▸ Problem to work on:
What you give must be exactly the lines of the material from the first through the line that contains "Jean-Michel Frère. I", inclusive, and no others.

▸ Records for processing:
────────

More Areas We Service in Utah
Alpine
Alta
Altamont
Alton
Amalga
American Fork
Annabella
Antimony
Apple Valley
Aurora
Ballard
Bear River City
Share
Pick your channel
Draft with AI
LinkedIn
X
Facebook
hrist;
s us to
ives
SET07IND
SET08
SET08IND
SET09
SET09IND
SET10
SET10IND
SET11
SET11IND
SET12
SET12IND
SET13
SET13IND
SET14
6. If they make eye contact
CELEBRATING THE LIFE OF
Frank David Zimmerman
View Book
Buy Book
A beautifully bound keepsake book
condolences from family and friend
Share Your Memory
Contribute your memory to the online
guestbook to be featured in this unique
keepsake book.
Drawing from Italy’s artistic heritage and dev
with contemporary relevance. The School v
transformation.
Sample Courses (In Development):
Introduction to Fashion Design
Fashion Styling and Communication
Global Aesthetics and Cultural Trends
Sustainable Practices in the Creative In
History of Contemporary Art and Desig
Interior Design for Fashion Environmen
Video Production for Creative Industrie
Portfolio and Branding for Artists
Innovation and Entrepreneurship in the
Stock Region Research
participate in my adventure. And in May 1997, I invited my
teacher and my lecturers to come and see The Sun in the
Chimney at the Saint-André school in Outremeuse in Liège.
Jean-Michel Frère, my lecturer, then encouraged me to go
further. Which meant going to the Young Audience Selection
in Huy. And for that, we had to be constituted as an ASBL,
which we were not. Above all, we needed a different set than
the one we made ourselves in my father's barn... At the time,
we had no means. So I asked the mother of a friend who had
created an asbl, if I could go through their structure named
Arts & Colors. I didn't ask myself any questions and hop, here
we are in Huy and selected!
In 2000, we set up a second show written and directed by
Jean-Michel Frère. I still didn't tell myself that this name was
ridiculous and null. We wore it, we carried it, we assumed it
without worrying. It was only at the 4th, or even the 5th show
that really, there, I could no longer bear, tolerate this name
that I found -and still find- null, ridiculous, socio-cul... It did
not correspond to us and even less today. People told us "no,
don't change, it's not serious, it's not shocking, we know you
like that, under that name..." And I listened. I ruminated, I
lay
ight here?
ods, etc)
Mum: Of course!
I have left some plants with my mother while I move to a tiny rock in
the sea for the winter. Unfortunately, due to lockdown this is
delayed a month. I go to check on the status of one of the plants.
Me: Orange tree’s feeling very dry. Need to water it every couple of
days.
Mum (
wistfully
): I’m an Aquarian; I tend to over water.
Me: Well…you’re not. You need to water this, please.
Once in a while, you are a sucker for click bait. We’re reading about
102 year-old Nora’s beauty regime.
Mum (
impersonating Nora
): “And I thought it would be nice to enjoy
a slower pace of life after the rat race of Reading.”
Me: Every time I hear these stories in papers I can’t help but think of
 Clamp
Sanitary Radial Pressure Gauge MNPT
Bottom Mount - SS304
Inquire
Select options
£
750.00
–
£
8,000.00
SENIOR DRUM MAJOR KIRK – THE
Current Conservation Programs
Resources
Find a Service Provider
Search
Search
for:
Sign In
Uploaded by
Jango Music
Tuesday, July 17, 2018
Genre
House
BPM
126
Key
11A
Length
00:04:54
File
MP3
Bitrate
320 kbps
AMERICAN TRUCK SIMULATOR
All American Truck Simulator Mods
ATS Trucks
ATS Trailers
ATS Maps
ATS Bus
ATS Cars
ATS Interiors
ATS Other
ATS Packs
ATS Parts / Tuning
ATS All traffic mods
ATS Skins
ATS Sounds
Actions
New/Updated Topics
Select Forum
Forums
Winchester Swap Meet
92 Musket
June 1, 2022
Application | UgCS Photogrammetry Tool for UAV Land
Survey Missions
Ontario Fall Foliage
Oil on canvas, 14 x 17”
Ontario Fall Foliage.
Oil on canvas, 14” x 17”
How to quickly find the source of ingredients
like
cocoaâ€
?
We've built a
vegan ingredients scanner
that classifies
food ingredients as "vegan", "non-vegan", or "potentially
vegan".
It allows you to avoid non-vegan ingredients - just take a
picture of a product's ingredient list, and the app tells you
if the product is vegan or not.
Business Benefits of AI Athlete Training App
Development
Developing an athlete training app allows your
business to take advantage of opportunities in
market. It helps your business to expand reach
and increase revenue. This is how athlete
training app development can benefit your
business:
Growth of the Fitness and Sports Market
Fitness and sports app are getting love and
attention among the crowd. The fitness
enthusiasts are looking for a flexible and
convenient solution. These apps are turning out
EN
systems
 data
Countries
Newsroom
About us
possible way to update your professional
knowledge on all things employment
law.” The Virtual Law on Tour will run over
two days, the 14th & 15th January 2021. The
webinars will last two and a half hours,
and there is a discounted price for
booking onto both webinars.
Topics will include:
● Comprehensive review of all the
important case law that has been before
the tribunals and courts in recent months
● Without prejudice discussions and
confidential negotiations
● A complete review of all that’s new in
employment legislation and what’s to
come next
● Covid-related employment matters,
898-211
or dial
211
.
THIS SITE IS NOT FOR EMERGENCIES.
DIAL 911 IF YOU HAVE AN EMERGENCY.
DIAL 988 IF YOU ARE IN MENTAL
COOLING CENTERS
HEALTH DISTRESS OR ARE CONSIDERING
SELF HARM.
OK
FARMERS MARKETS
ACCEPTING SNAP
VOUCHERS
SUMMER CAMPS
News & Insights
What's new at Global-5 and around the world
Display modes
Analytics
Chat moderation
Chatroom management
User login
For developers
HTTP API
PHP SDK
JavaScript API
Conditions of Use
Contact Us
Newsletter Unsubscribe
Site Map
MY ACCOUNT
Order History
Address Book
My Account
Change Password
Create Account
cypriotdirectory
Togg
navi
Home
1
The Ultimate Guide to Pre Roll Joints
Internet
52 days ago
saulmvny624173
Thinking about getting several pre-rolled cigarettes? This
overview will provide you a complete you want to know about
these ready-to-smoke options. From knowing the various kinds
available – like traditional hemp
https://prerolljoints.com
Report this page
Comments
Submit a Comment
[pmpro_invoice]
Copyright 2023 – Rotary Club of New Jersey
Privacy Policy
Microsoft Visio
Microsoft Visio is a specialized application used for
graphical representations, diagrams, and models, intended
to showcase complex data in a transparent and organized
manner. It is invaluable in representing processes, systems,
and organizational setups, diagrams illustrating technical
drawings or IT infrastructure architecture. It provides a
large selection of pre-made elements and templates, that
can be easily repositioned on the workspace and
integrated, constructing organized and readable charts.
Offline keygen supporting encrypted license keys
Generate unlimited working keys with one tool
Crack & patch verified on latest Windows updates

────────

▸ Written response:
More Areas We Service in Utah
Alpine
Alta
Altamont
Alton
Amalga
American Fork
Annabella
Antimony
Apple Valley
Aurora
Ballard
Bear River City
Share
Pick your channel
Draft with AI
LinkedIn
X
Facebook
hrist;
s us to
ives
SET07IND
SET08
SET08IND
SET09
SET09IND
SET10
SET10IND
SET11
SET11IND
SET12
SET12IND
SET13
SET13IND
SET14
6. If they make eye contact
CELEBRATING THE LIFE OF
Frank David Zimmerman
View Book
Buy Book
A beautifully bound keepsake book
condolences from family and friend
Share Your Memory
Contribute your memory to the online
guestbook to be featured in this unique
keepsake book.
Drawing from Italy’s artistic heritage and dev
with contemporary relevance. The School v
transformation.
Sample Courses (In Development):
Introduction to Fashion Design
Fashion Styling and Communication
Global Aesthetics and Cultural Trends
Sustainable Practices in the Creative In
History of Contemporary Art and Desig
Interior Design for Fashion Environmen
Video Production for Creative Industrie
Portfolio and Branding for Artists
Innovation and Entrepreneurship in the
Stock Region Research
participate in my adventure. And in May 1997, I invited my
teacher and my lecturers to come and see The Sun in the
Chimney at the Saint-André school in Outremeuse in Liège.
Jean-Michel Frère, my lecturer, then encouraged me to go
further. Which meant going to the Young Audience Selection
in Huy. And for that, we had to be constituted as an ASBL,
which we were not. Above all, we needed a different set than
the one we made ourselves in my father's barn... At the time,
we had no means. So I asked the mother of a friend who had
created an asbl, if I could go through their structure named
Arts & Colors. I didn't ask myself any questions and hop, here
we are in Huy and selected!
In 2000, we set up a second show written and directed by
Jean-Michel Frère. I still didn't tell myself that this name was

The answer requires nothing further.